Plaintiff nevertheless asserts that he vacated the property before the expiration of the Lease Agreement. Dkt. 24, at 1, 4.

In 2019, Plaintiff learned that CDR was reporting on his credit that he owed a debt of over $3,000.00 related to Black Lake. Dkt. 24-1 (Williams Decl.), at ¶ 7. Plaintiff contacted CDR requesting validation of the debt. Id. at ¶ 9; Dkt. 28, at 6. On August 19, 2020, Plaintiff received a letter from CDR identifying a total debt of $3,902.01, an original balance of $3,000.49, and $618.52 interest due. Williams Decl. at ¶¶ 10–11, Ex. A; Dkt. 30-6 (August 19, 2020 Letter). In support of this debt, CDR included the Black Lake Statement and the first page of the Lease Agreement. Williams Decl. Ex. A; Dkt. 28, at 6. The Black Lake Statement identified a total balance of $3,035.65 due. Dkt. 31-3. On December 12, 2019, CDR filed a debt collection action against Plaintiff in Thurston County District Court, seeking to recover a sum of $3,000.49 plus interest and reasonable or statutory attorney's fees. Dkt. 24-2, Ex. B.

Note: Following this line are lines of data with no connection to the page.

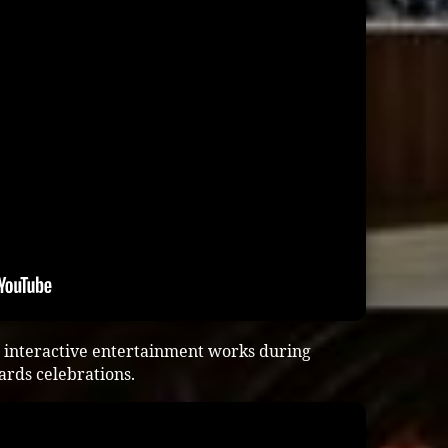
 interactive entertainment works during
ards celebrations.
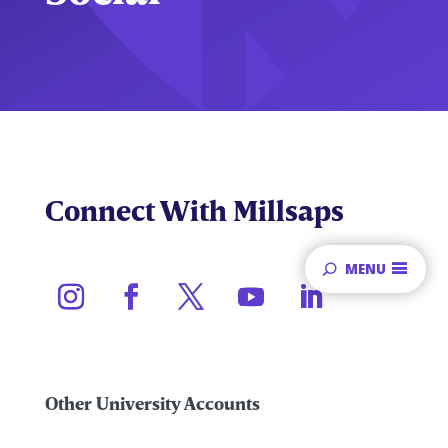
Connect With Millsaps
MENU
Other University Accounts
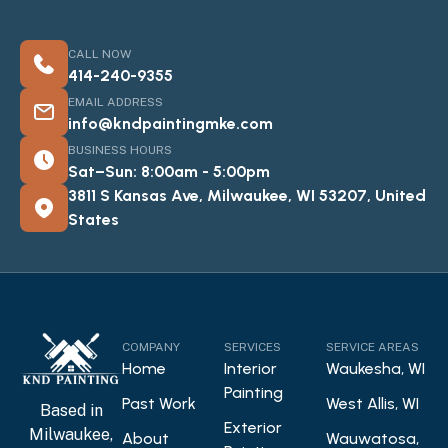
CALL NOW
414-240-9355
EMAIL ADDRESS
info@kndpaintingmke.com
BUSINESS HOURS
Sat–Sun: 8:00am - 5:00pm
3811 S Kansas Ave, Milwaukee, WI 53207, United
States
COMPANY
SERVICES
SERVICE AREAS
Home
Interior
Waukesha, WI
Painting
Past Work
West Allis, WI
Based in
Exterior
Milwaukee,
About
Wauwatosa,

The parties do not dispute that Plaintiff received the August 19, 2020 letter. Dkt. 24, at 5; Opp. at 5. However, in addition to the August 19, 2020 letter, Defendant asserts that it sent multiple letters to Plaintiff, including an initial dunning letter dated March 12, 2019, a "paid in full" letter dated July 8, 2019, and a dunning letter December 11, 2019. Dkt. 3,0 at ¶¶ 5, 8, 11–12.

Plaintiff initiated this action in King County Superior Court, and CDR removed the matter to this Court. Dkt. 1. Plaintiff brings claims against CDR asserting violations of the FDCPA, the WCAA, and the WCPA. Plaintiff now moves for partial summary judgment on CDR's liability under §§ 1692e, 1692e(2), 1692e(8), 1692f, and 1692f(1) of the FDCPA (Counts 1 and 2) and RCW 19.16.250(21) (Count 3). Dkt. 28, at 9–16.

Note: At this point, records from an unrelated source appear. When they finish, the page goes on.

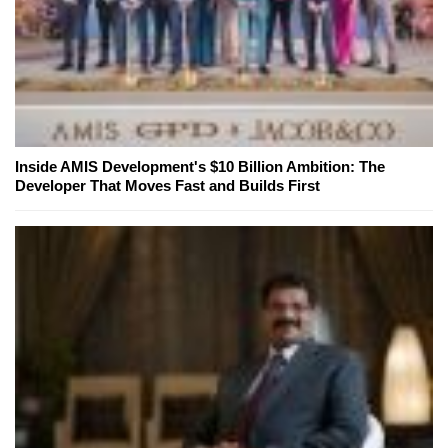
Inside AMIS Development's $10 Billion Ambition: The
Developer That Moves Fast and Builds First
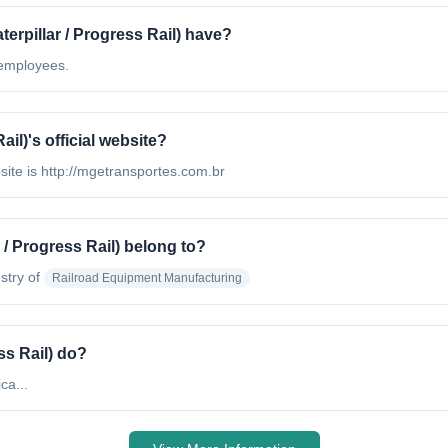
pillar / Progress Rail) have?
 employees.
il)'s official website?
bsite is http://mgetransportes.com.br
/ Progress Rail) belong to?
stry of
Railroad Equipment Manufacturing
ss Rail) do?
ca...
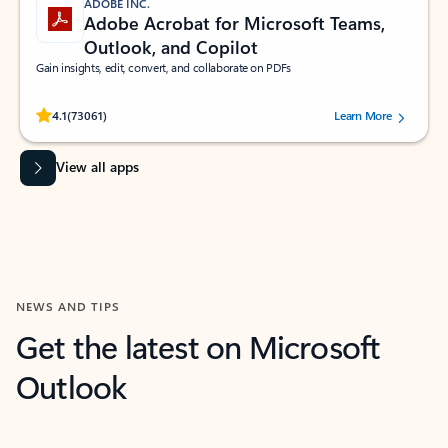
ADOBE INC.
Adobe Acrobat for Microsoft Teams,
Outlook, and Copilot
Gain insights, edit, convert, and collaborate on PDFs
Rated (#=ratingAverage#) stars out of 5 stars, by 73061 users.
4.1
(73061)
Learn More
View all apps
NEWS AND TIPS
Get the latest on Microsoft
Outlook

This Court previously dismissed Plaintiff's claims asserted under RCW 19.16.250(15). Dkt. 18.

DISCUSSION

A. Plaintiff's Motion for Partial Summary Judgment

Summary judgment is appropriate where "the movant shows that there is no genuine dispute as to any material fact and the movant is entitled to judgment as a matter of law." Fed. R. Civ. P. 56(a) ; Anderson v. Liberty Lobby, Inc. , 477 U.S. 242, 247, 106 S.Ct. 2505, 91 L.Ed.2d 202 (1986). Material facts are those which might affect the outcome of the suit under governing law. Anderson , 477 U.S. at 248, 106 S.Ct. 2505. In ruling on summary judgment, "[t]he court must not weigh the evidence or determine the truth of the matter but only determine whether there is a genuine issue for trial." Crane v. Conoco, Inc. , 41 F.3d 547, 549 (9th Cir. 1994). The court views the evidence and draws inferences in the light most favorable to the non-moving party. Anderson , 477 U.S. at 255, 106 S.Ct. 2505 ; Sullivan v. U.S. Dep't of the Navy , 365 F.3d 827, 832 (9th Cir. 2004). However, the nonmoving party must make a "sufficient showing on an essential element of her case with respect to which she has the burden of proof" to survive summary judgment. Celotex Corp. v. Catrett , 477 U.S. 317, 323, 106 S.Ct. 2548, 91 L.Ed.2d 265 (1986).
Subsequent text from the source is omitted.